**Extracted data entries**
---------------

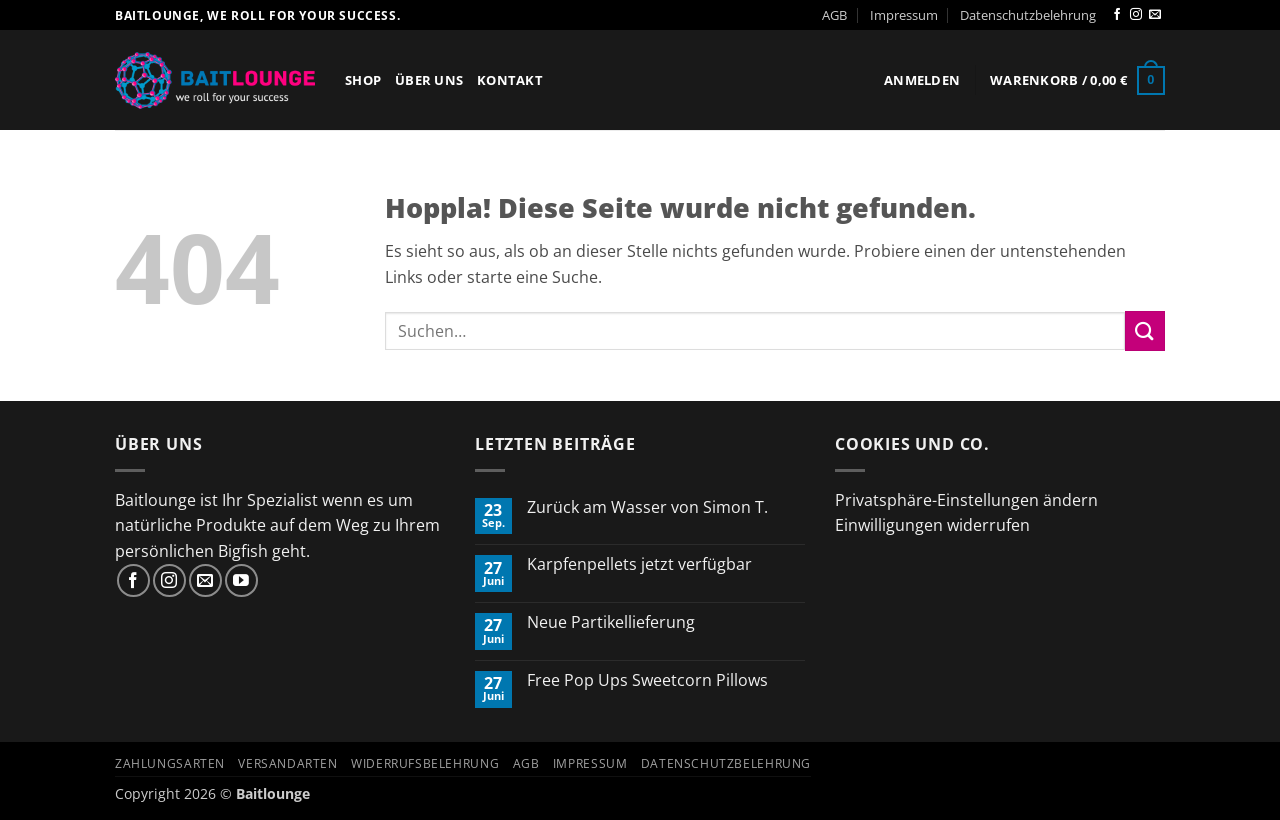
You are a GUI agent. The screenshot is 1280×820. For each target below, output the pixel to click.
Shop (363, 80)
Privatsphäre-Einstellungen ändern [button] (966, 500)
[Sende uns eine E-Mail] (1155, 15)
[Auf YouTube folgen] (241, 580)
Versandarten (287, 763)
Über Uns (429, 80)
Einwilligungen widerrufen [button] (932, 525)
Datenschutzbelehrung (1028, 15)
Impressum (904, 15)
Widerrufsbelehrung (425, 763)
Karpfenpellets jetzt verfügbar (639, 564)
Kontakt (510, 80)
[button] (922, 80)
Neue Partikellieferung (611, 622)
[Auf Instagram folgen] (1136, 15)
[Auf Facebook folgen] (1117, 15)
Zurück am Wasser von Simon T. (647, 507)
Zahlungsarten (170, 763)
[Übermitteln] (1145, 330)
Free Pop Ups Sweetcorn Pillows (647, 680)
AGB (834, 15)
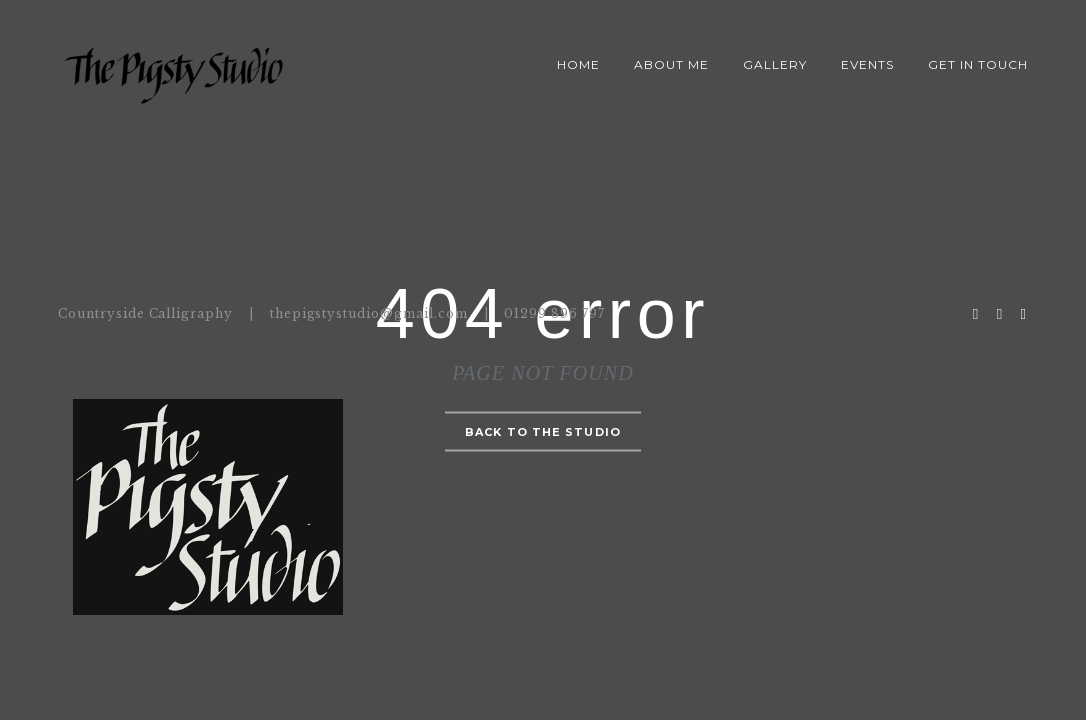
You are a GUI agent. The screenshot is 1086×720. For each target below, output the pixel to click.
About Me (671, 64)
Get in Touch (978, 64)
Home (578, 64)
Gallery (775, 64)
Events (867, 64)
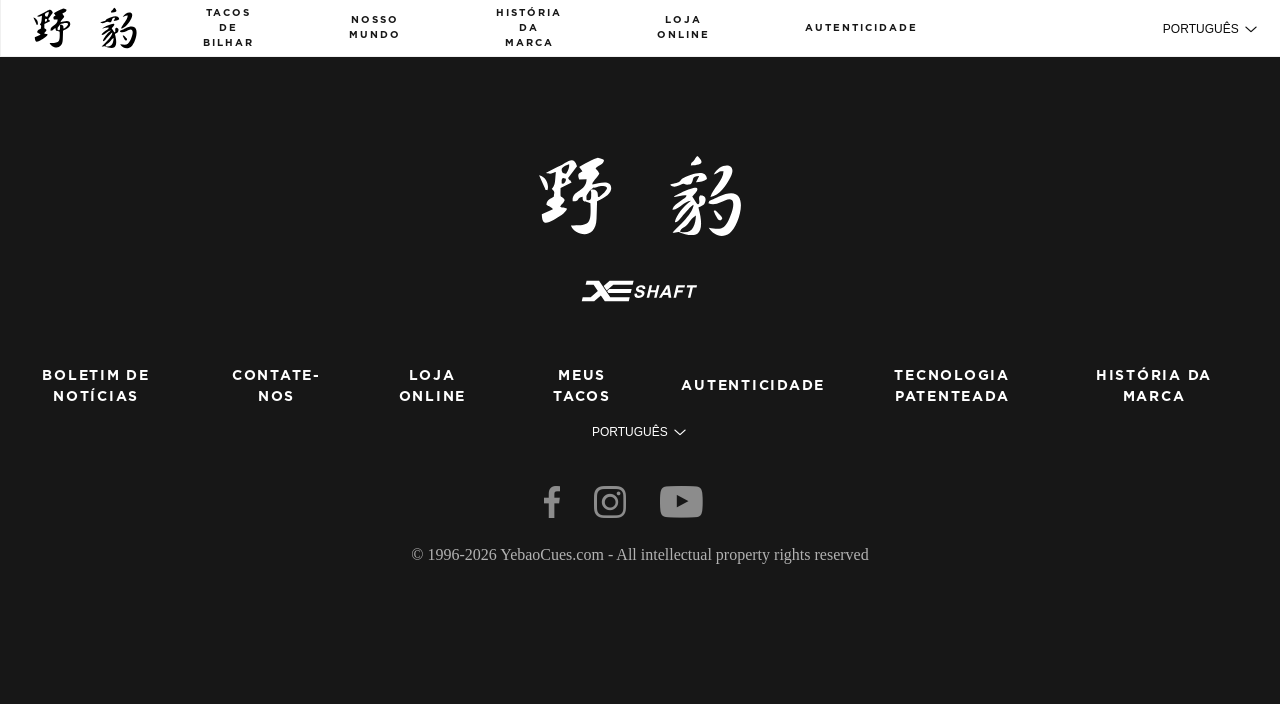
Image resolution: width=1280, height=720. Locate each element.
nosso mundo (375, 27)
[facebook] (554, 507)
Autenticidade (861, 28)
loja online (683, 27)
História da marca (529, 28)
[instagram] (612, 507)
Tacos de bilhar (228, 28)
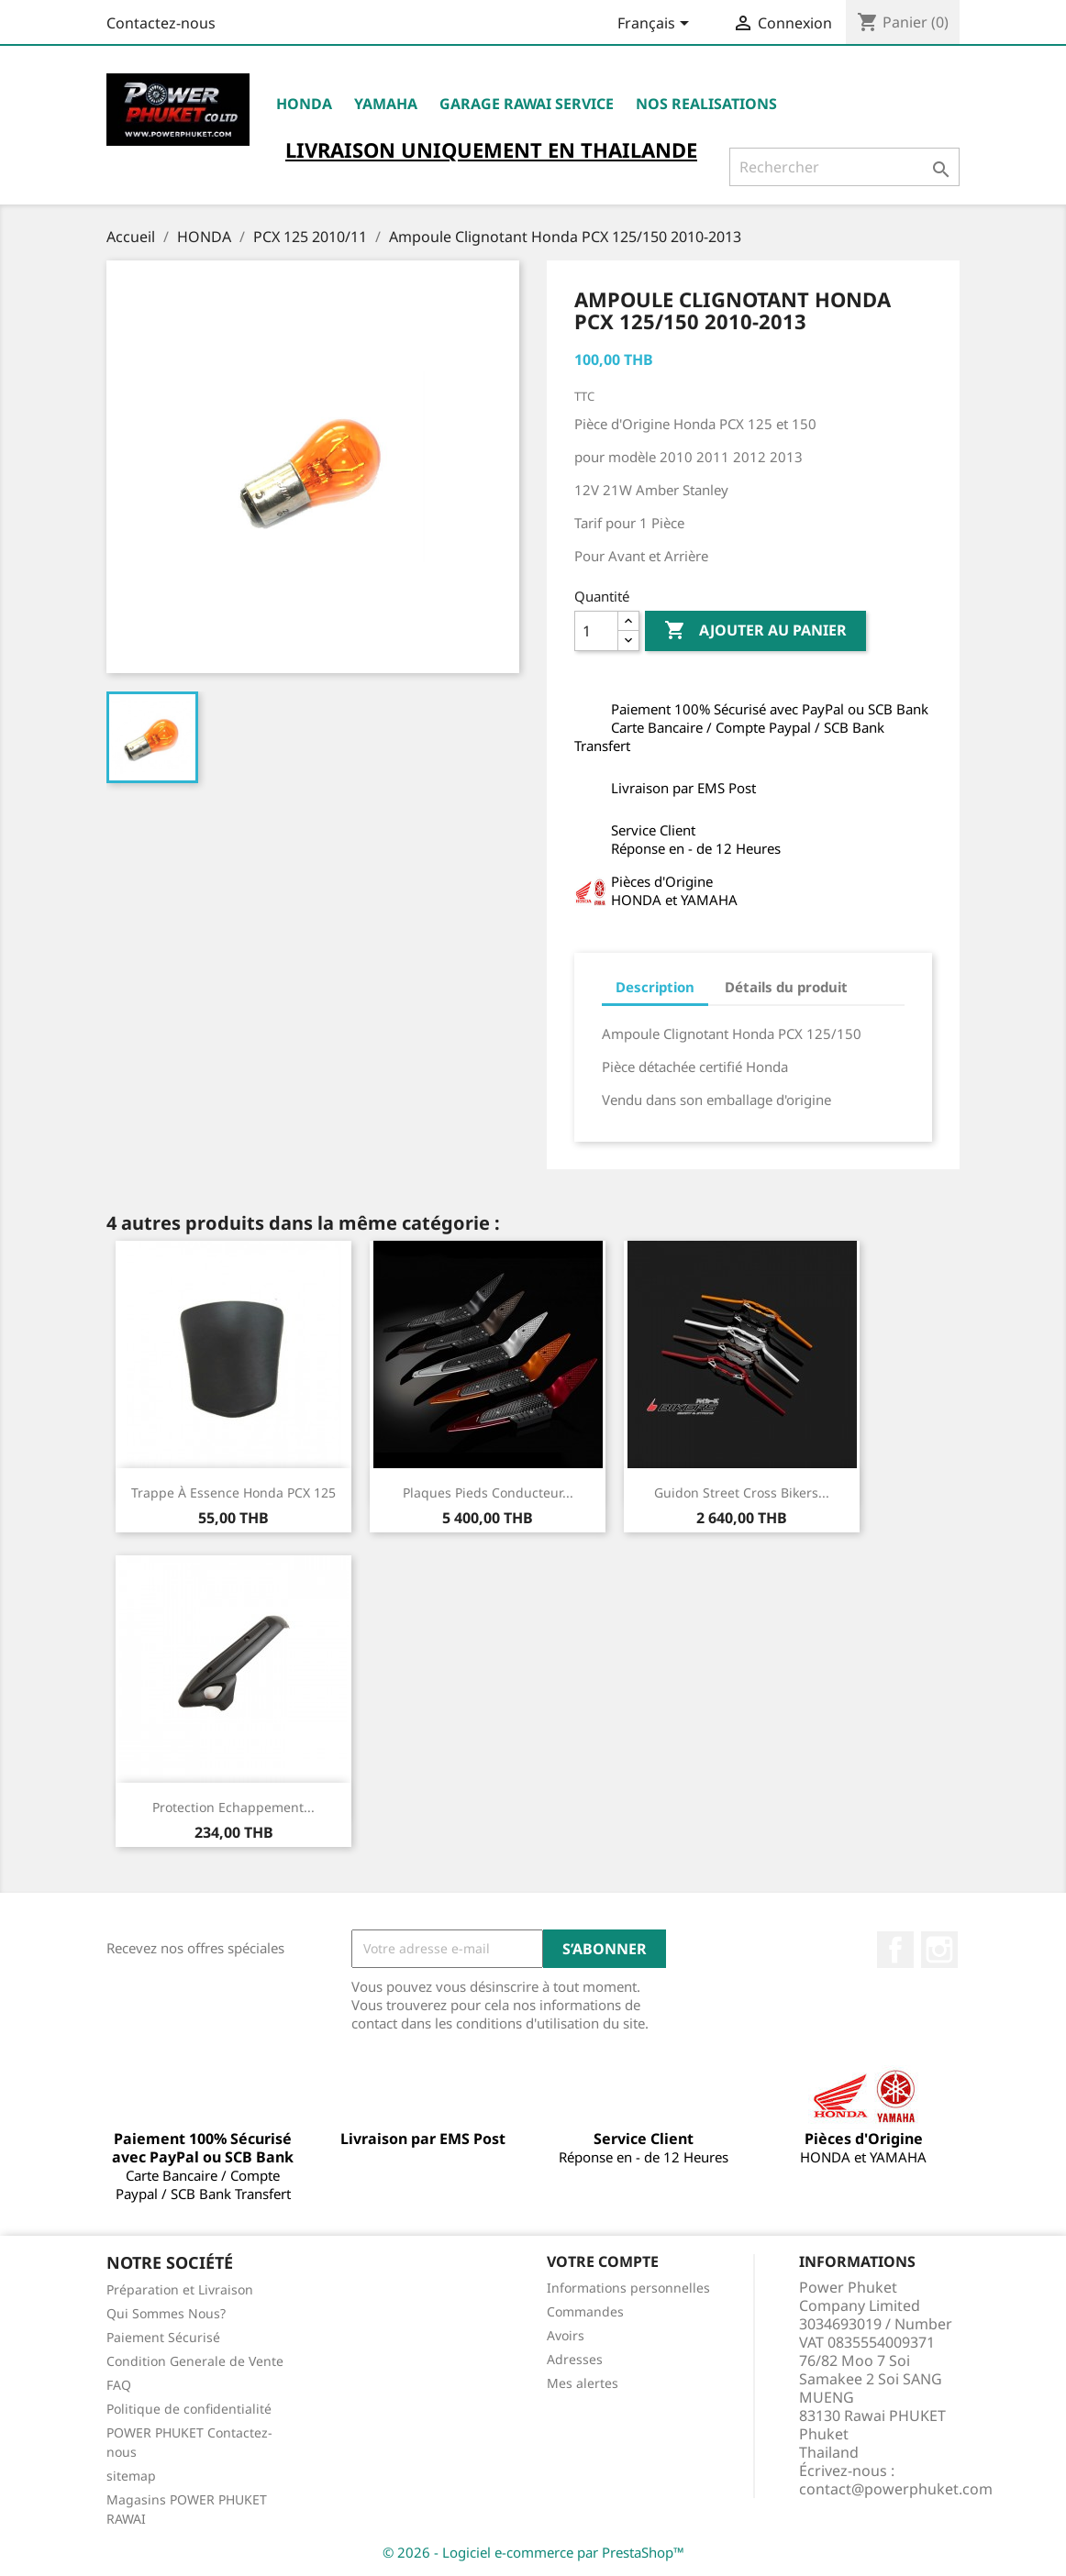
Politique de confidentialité (189, 2408)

---------------

**To do**
Reproduce every record word for word. The copy must contain no pictures.

**Task output**
You are a GUI agent. The screenshot is 1280×820. For each target below, output the pixel to click.
Shop (363, 80)
Privatsphäre-Einstellungen ändern [button] (966, 500)
[Sende uns eine E-Mail] (1155, 15)
[Auf YouTube folgen] (241, 580)
Versandarten (287, 763)
Über Uns (429, 80)
Einwilligungen widerrufen [button] (932, 525)
Datenschutzbelehrung (1028, 15)
Impressum (904, 15)
Widerrufsbelehrung (425, 763)
Karpfenpellets jetzt verfügbar (639, 564)
Kontakt (510, 80)
[button] (922, 80)
Neue Partikellieferung (611, 622)
[Auf Instagram folgen] (1136, 15)
[Auf Facebook folgen] (1117, 15)
Zurück am Wasser von Simon T. (647, 507)
Zahlungsarten (170, 763)
[Übermitteln] (1145, 330)
Free Pop Ups Sweetcorn Pillows (647, 680)
AGB (834, 15)
You are a GUI agent. The screenshot is 1086×720. For each target below, output the pixel to click.
About Me (671, 64)
Get in Touch (978, 64)
Home (578, 64)
Gallery (775, 64)
Events (867, 64)
Image resolution: width=1280, height=720. Locate each element.
nosso mundo (375, 27)
[facebook] (554, 507)
Autenticidade (861, 28)
loja online (683, 27)
História da marca (529, 28)
[instagram] (612, 507)
Tacos de bilhar (228, 28)
Politique de confidentialité (189, 2408)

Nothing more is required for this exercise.